* _Assigned task_
Using the listing below, print exactly everything from the line with "For every named" down to the line with "Новости (653, 97)", both included, and nothing more.

══ Listed entries

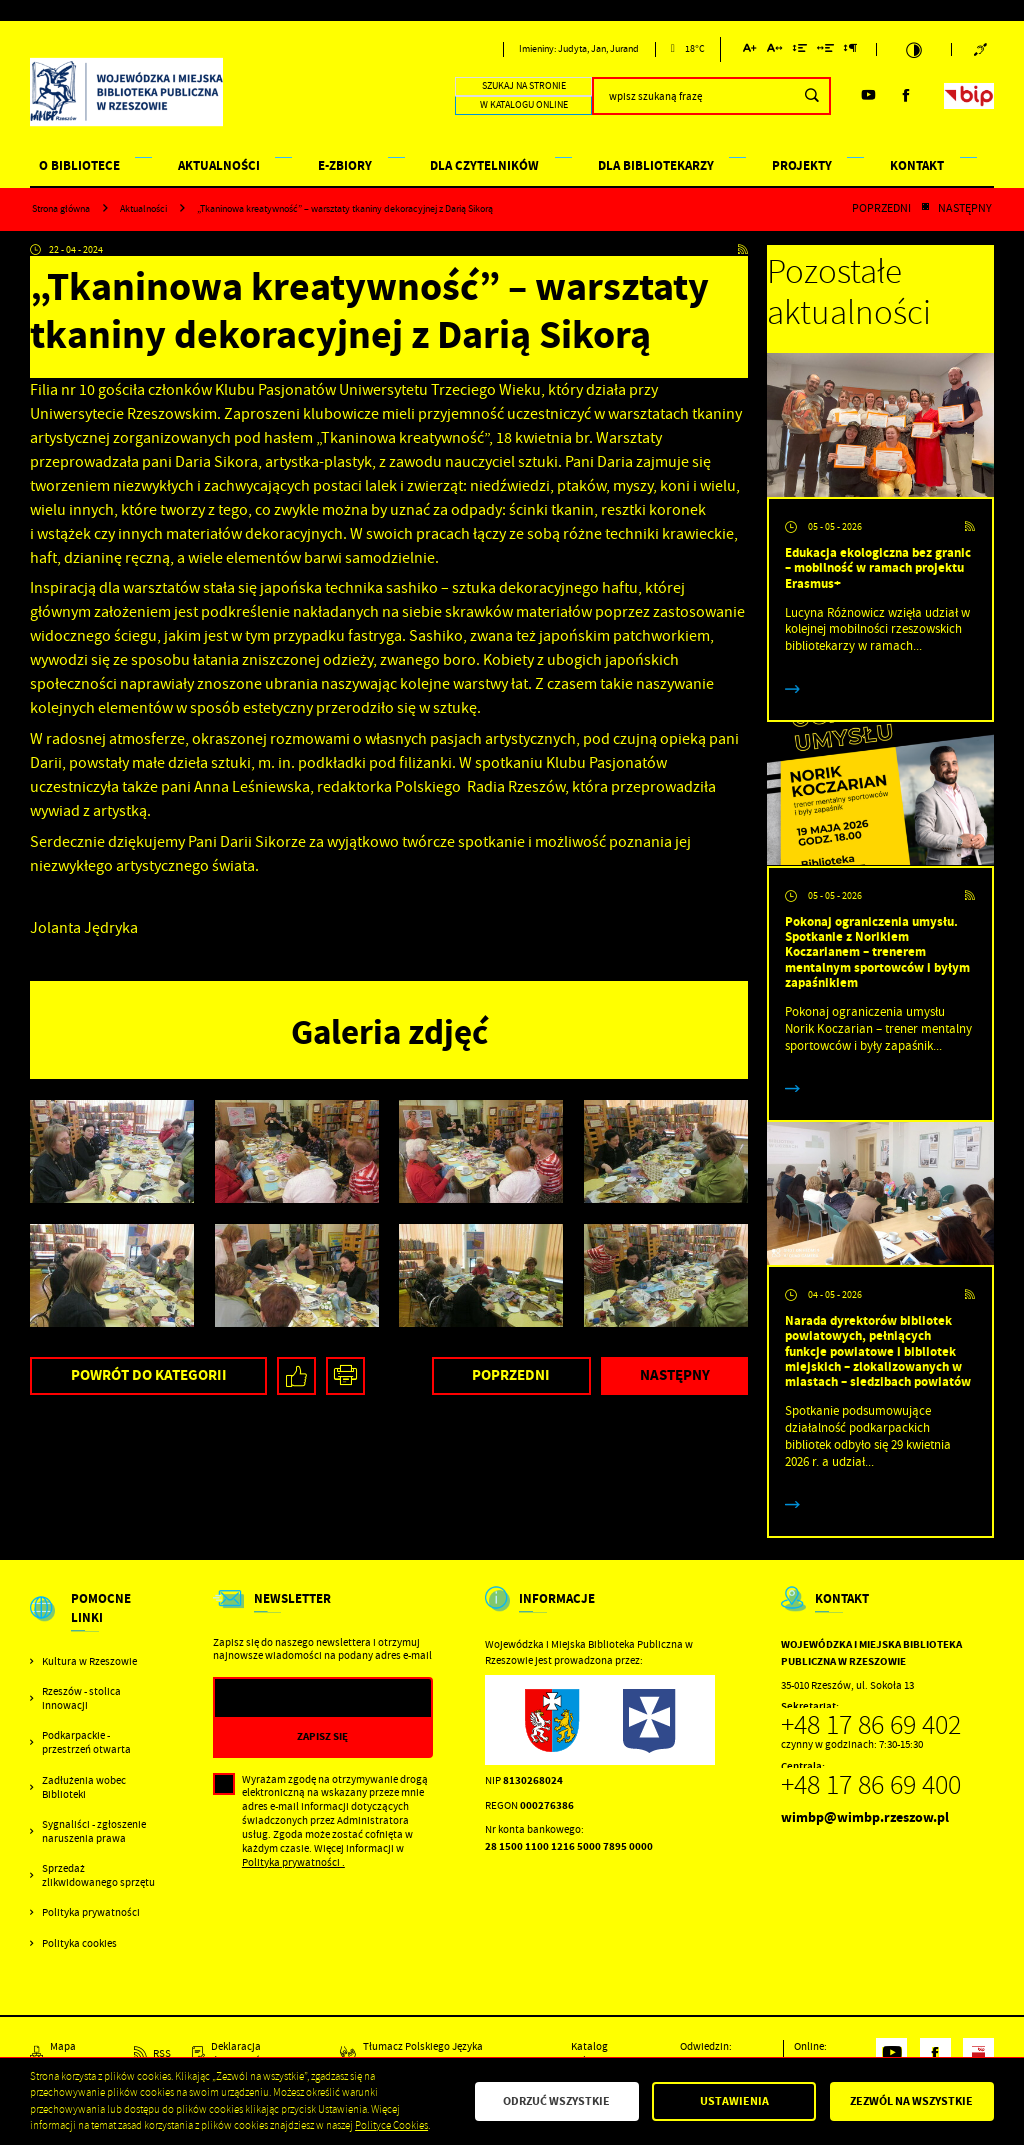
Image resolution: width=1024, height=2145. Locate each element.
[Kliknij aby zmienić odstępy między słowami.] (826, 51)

════
══ Listed entries

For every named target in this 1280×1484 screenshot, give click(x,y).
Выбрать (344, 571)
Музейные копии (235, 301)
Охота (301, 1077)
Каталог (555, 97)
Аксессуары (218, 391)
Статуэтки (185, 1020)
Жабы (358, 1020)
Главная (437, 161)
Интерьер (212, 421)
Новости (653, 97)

════

* _Solution for this task_
For every named target in this 1280×1484 screenshot, give click(x,y).
Выбрать (344, 571)
Музейные копии (235, 301)
Охота (301, 1077)
Каталог (555, 97)
Аксессуары (218, 391)
Статуэтки (185, 1020)
Жабы (358, 1020)
Главная (437, 161)
Интерьер (212, 421)
Новости (653, 97)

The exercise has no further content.